Looking for something Thai inspired for your BBQ? Then chicken satay with peanut sauce is just the thing. Henry really liked this recipe. There is something about the creamy peanut sauce that makes this dish just perfect! (Jane)
Chicken Satay with Peanut Sauce
1.5 pounds of chicken breasts or fillets
1 tablespoon fresh ginger, grated
1 onion cut into chunks
4 gloves of garlic, crushed
1/2 cup soy sauce
1/2 cup water
1 teaspoon of sambal oelek (chili paste) or 1 red jalapeño chili
juice of 1 lemon
2 tablespoons sugar
1/2 teaspoon cumin
1 tablespoon toasted sesame oil
1. Trim chicken into strips about 3 inches long and 1/2 inch thick.
2. Combine remaining ingredients in a blender or food processor and puree until smooth. Pour over chicken and marinate at least one hour or overnight. You can also use the marinade to baste while cooking.
3. Heat BBQ and grill until done, around 3 minutes each side.

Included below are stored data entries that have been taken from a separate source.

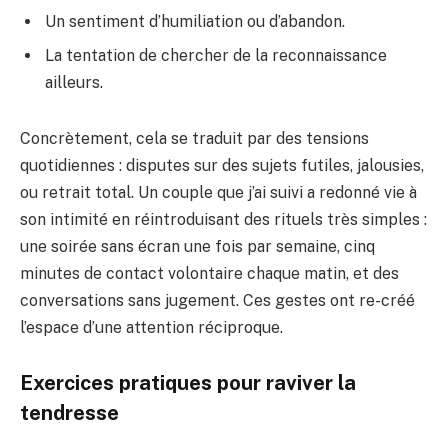
Un sentiment d’humiliation ou d’abandon.
La tentation de chercher de la reconnaissance
ailleurs.
Concrètement, cela se traduit par des tensions
quotidiennes : disputes sur des sujets futiles, jalousies,
ou retrait total. Un couple que j’ai suivi a redonné vie à
son intimité en réintroduisant des rituels très simples :
une soirée sans écran une fois par semaine, cinq
minutes de contact volontaire chaque matin, et des
conversations sans jugement. Ces gestes ont re-créé
l’espace d’une attention réciproque.
Exercices pratiques pour raviver la
tendresse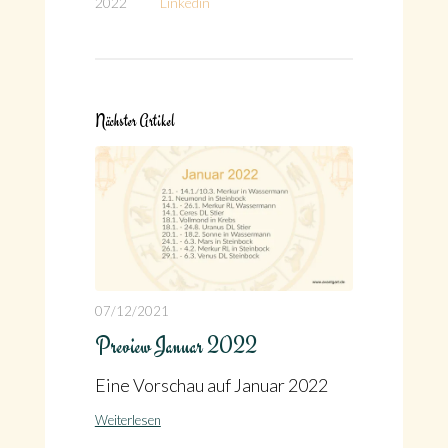
2022
Linkedin
Nächster Artikel
07/12/2021
Preview Januar 2022
Eine Vorschau auf Januar 2022
Weiterlesen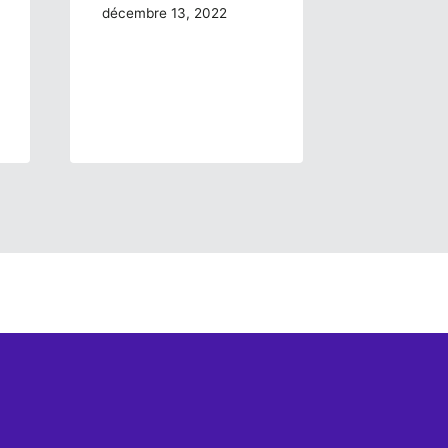
décembre 13, 2022
avril 15, 2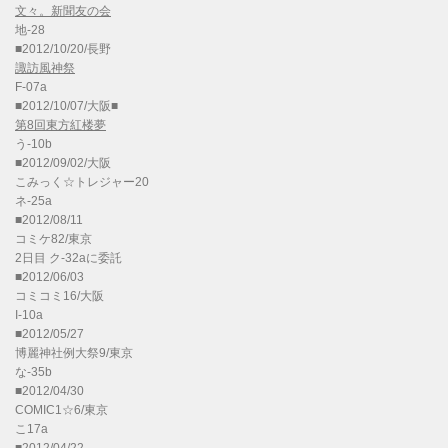
文々。新聞友の会
地-28
■2012/10/20/長野
諏訪風神祭
F-07a
■2012/10/07/大阪■
第8回東方紅楼夢
う-10b
■2012/09/02/大阪
こみっく☆トレジャー20
ネ-25a
■2012/08/11
コミケ82/東京
2日目 ク-32aに委託
■2012/06/03
コミコミ16/大阪
I-10a
■2012/05/27
博麗神社例大祭9/東京
な-35b
■2012/04/30
COMIC1☆6/東京
こ17a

Optional: thread meat onto a skewer. If using bamboo skewers it's best to soak them in water for around 30 minutes before using.
1 cup of peanut butter
1 tablespoon of toasted sesame oil
3 tablespoons soy sauce
2 cloves of garlic
1 tablespoon sambal oelek or 1 red jalapeño
1 tablespoon sugar
2 tablespoons fresh lemon juice
coconut milk or water to thin
1. Combine all ingredients except coconut milk/water in blender or food processor and combine until smooth.

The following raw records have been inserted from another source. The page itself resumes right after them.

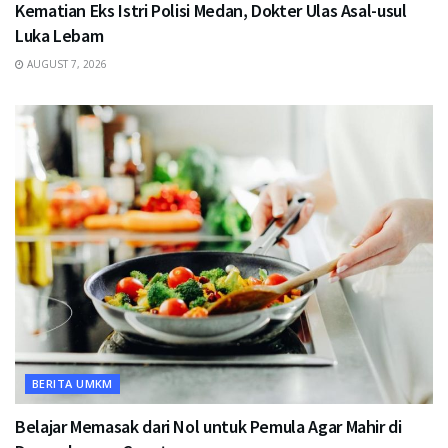
Kematian Eks Istri Polisi Medan, Dokter Ulas Asal-usul
Luka Lebam
AUGUST 7, 2026
BERITA UMKM
Belajar Memasak dari Nol untuk Pemula Agar Mahir di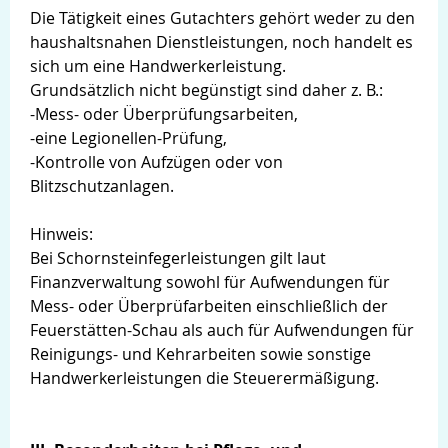
Die Tätigkeit eines Gutachters gehört weder zu den
haushaltsnahen Dienstleistungen, noch handelt es
sich um eine Handwerkerleistung.
Grundsätzlich nicht begünstigt sind daher z. B.:
-Mess- oder Überprüfungsarbeiten,
-eine Legionellen-Prüfung,
-Kontrolle von Aufzügen oder von
Blitzschutzanlagen.
Hinweis:
Bei Schornsteinfegerleistungen gilt laut
Finanzverwaltung sowohl für Aufwendungen für
Mess- oder Überprüfarbeiten einschließlich der
Feuerstätten-Schau als auch für Aufwendungen für
Reinigungs- und Kehrarbeiten sowie sonstige
Handwerkerleistungen die Steuerermäßigung.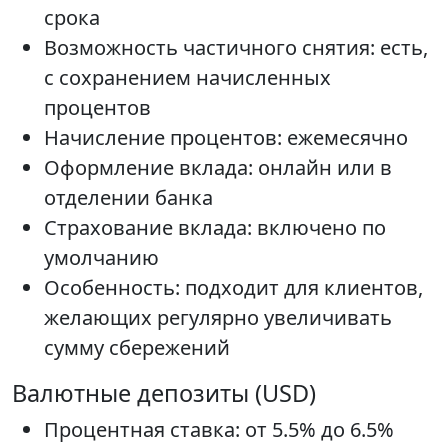
срока
Возможность частичного снятия: есть,
с сохранением начисленных
процентов
Начисление процентов: ежемесячно
Оформление вклада: онлайн или в
отделении банка
Страхование вклада: включено по
умолчанию
Особенность: подходит для клиентов,
желающих регулярно увеличивать
сумму сбережений
Валютные депозиты (USD)
Процентная ставка: от 5.5% до 6.5%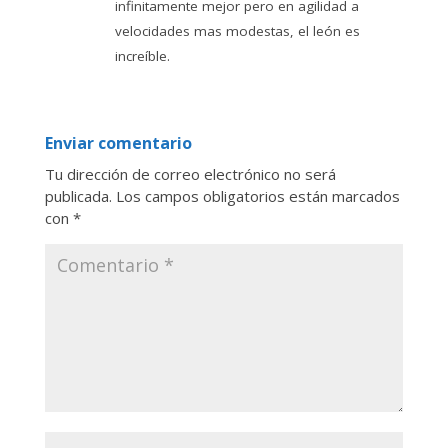
infinitamente mejor pero en agilidad a
velocidades mas modestas, el león es
increíble.
Enviar comentario
Tu dirección de correo electrónico no será
publicada.
Los campos obligatorios están marcados
con
*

2. Add coconut milk - if you like it creamy - or water to thin as desired - needs to be pouring consistency. Sauce will thicken over time so you might need to add extra liquid.

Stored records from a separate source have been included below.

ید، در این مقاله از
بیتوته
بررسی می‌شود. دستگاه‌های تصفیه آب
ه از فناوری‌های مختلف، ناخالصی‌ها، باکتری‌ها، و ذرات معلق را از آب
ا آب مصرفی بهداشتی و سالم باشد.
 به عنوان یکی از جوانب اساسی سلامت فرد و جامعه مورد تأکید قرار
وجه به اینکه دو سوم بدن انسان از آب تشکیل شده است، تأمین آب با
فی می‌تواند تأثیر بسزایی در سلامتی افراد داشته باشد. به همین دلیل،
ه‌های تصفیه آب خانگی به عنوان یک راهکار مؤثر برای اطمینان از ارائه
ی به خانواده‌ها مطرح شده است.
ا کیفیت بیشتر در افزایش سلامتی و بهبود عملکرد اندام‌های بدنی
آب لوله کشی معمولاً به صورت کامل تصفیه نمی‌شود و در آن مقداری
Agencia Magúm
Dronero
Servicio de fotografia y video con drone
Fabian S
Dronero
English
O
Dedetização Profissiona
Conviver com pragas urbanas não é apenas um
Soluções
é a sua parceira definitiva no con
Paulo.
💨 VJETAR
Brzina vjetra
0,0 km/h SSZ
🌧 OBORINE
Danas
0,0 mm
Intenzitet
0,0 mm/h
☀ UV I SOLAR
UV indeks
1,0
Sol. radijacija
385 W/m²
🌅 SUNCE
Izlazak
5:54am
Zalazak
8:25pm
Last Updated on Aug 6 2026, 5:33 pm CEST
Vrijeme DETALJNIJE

3. Serve in a pouring bowl so it can be poured or ladled onto the chicken!
Serve your chicken satay with peanut sauce with spicy chipotle rice and coleslaw!
Want beef? Sure, follow the recipe and substitute beef filet for chicken. You'll want to use skewers for the beef.
Vege option? Make up some vege skewers - mushrooms, zucchini, peppers (capsicum) and onions and serve with the peanut sauce.